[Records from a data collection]
'''
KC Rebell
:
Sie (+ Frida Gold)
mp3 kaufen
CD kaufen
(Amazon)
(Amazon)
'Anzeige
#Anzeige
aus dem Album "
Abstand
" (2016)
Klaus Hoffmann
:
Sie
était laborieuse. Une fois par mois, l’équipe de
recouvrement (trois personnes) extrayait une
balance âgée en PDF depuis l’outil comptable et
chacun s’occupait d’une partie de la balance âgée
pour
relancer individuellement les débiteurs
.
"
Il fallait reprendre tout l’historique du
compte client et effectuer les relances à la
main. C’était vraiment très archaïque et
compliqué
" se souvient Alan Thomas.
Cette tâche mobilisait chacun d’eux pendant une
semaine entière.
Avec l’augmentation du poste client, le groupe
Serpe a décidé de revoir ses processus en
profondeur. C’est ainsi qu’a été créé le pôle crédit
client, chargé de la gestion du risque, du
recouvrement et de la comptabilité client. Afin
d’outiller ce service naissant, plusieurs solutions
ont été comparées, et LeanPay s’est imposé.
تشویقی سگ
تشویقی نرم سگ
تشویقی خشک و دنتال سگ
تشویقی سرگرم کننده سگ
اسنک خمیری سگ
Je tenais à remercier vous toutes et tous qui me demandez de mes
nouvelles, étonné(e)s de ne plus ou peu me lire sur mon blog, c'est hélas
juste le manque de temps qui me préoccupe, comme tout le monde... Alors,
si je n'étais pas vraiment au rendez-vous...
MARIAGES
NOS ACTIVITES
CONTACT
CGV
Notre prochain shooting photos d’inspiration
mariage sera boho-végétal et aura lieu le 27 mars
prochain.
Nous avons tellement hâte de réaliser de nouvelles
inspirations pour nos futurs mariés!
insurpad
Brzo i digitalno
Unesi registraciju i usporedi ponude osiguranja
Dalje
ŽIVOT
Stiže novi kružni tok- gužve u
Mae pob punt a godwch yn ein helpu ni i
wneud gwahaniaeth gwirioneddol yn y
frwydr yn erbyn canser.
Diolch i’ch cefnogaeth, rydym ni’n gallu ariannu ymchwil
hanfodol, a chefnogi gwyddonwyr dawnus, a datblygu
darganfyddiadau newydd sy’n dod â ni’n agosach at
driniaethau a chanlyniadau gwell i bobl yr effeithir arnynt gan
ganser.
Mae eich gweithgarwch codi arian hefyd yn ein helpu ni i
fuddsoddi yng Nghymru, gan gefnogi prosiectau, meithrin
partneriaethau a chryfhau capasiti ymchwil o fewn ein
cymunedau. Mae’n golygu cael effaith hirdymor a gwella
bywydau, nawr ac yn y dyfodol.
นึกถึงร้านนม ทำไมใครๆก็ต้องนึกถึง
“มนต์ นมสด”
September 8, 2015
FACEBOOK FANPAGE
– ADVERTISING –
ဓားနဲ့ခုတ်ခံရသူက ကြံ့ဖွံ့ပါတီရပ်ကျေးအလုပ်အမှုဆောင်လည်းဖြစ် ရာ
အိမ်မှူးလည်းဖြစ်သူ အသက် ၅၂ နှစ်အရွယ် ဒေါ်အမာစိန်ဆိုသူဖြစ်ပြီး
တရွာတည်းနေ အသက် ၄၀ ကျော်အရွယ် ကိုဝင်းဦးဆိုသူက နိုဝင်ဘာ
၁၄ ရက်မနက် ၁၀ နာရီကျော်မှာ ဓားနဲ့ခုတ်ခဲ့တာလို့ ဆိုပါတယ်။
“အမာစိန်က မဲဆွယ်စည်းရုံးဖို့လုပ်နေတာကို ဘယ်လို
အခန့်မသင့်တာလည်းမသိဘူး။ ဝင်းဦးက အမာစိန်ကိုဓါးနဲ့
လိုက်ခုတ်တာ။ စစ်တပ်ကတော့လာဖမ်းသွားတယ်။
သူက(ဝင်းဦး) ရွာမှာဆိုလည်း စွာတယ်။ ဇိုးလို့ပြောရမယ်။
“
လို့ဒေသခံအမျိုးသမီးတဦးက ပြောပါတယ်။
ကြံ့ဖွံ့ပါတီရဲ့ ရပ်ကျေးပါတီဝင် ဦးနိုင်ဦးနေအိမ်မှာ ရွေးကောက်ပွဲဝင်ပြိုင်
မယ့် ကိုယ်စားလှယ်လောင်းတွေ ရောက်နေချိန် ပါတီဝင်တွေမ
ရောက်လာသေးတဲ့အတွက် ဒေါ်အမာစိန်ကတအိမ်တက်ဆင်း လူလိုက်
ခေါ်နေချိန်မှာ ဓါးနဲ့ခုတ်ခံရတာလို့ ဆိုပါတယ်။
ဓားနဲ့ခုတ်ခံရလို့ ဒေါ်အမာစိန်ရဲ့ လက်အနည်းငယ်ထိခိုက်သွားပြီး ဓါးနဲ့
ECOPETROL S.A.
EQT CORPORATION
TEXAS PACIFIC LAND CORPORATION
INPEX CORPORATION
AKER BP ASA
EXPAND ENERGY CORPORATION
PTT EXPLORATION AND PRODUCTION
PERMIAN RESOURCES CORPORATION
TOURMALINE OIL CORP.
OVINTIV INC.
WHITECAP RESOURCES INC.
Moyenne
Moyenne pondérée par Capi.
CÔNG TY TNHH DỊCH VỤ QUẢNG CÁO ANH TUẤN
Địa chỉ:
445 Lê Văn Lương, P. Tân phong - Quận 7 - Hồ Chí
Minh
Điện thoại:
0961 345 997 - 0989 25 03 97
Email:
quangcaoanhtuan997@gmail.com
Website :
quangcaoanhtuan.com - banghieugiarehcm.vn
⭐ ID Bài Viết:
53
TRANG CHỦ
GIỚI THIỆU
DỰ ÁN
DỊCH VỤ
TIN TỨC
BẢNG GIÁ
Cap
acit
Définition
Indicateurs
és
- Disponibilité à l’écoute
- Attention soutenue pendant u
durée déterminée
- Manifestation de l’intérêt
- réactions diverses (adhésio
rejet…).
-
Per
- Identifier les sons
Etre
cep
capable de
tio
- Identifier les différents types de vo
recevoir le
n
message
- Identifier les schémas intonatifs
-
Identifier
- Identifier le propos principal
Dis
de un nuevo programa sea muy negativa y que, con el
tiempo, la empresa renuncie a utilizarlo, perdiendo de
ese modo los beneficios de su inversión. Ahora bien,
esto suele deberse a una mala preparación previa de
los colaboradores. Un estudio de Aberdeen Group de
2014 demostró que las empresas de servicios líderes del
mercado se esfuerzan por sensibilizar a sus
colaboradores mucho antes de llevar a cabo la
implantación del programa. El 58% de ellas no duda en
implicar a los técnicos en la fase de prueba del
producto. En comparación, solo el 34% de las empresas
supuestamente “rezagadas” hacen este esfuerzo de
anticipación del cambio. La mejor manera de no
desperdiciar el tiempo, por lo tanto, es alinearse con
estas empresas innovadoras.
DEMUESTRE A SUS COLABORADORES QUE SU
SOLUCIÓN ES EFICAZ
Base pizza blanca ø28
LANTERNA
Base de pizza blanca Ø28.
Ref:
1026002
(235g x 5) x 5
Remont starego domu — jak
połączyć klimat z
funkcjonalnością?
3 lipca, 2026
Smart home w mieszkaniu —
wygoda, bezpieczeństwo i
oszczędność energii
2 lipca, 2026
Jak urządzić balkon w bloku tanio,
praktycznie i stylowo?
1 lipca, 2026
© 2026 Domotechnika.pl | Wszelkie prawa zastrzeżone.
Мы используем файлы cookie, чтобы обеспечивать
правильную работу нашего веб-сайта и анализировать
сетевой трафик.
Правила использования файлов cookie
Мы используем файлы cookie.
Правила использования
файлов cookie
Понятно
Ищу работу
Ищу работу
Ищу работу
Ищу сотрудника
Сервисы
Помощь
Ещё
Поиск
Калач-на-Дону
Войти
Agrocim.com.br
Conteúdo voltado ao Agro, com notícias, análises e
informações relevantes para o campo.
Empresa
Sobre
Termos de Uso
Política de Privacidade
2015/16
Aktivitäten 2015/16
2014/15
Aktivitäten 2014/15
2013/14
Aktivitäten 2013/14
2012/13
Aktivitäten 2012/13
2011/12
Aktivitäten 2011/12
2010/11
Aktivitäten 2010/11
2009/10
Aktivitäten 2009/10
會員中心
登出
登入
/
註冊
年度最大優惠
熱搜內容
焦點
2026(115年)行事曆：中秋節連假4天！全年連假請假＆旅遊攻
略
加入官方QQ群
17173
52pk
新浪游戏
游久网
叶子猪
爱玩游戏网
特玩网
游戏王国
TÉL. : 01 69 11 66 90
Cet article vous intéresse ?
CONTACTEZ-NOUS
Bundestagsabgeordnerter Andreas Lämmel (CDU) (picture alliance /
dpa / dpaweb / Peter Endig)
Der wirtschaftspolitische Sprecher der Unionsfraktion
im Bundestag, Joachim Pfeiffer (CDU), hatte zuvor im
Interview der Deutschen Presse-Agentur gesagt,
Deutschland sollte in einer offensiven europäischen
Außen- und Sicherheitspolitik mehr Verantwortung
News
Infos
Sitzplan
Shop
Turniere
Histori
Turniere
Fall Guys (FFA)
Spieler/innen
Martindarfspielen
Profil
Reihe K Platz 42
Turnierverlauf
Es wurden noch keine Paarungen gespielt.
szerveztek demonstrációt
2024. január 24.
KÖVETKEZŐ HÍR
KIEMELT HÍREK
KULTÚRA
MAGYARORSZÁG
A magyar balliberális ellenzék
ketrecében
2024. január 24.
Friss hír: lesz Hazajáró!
'''
**About this exercise:**
Going back over the entries above, copy word for word every line from the one that has "main. C’était vraiment très archaïque et" on through the one that has "recouvrement et de".

**Task solution:**
main. C’était vraiment très archaïque et
compliqué
" se souvient Alan Thomas.
Cette tâche mobilisait chacun d’eux pendant une
semaine entière.
Avec l’augmentation du poste client, le groupe
Serpe a décidé de revoir ses processus en
profondeur. C’est ainsi qu’a été créé le pôle crédit
client, chargé de la gestion du risque, du
recouvrement et de la comptabilité client. Afin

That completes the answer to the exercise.